Solr response logs are truncated after ~500 characters #26

Open smerchek opened 10 years ago

smerchek commented 10 years ago

It appears this change was made uniquely for heliosearch as part of the following commit. As we recently upgraded from Solr to Heliosearch, this was a surprise for us. We rely on the full list of parameters to exist in our logs so we get the full context of whats going on. In addition, we use tools like logstash to parse the logs and get a picture of what parameters are being used over time.

https://github.com/Heliosearch/heliosearch/commit/c7ca813b91a3d28c8ee38052f26598ffde368071#diff-06fb971739c227bdf836946417f4da9cR243

Was there a compelling reasons to do this?
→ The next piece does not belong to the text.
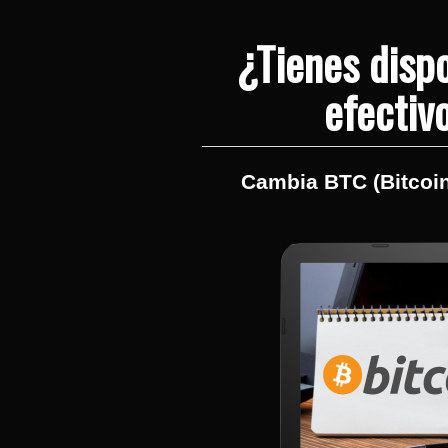
¿Tienes disp
efectiv
Cambia BTC (Bitcoin)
If so, would it be possible to make this configurable?

yonik commented 10 years ago

On Thu, Oct 16, 2014 at 3:02 PM, Scott Smerchek notifications@github.com wrote:

It appears this change was made uniquely for heliosearch as part of the following commit. As we recently upgraded from Solr to Heliosearch, this was a surprise for us. We rely on the full list of parameters to exist in our logs so we get the full context of whats going on. In addition, we use tools like logstash to parse the logs and get a picture of what parameters are being used over time.

c7ca813#diff-06fb971739c227bdf836946417f4da9cR243 https://github.com/Heliosearch/heliosearch/commit/c7ca813b91a3d28c8ee38052f26598ffde368071#diff-06fb971739c227bdf836946417f4da9cR243

Was there a compelling reasons to do this?

The reason was when I was doing the terms query implementation. For most people it's useless echoing back megabytes of input and takes a lot of processing/IO.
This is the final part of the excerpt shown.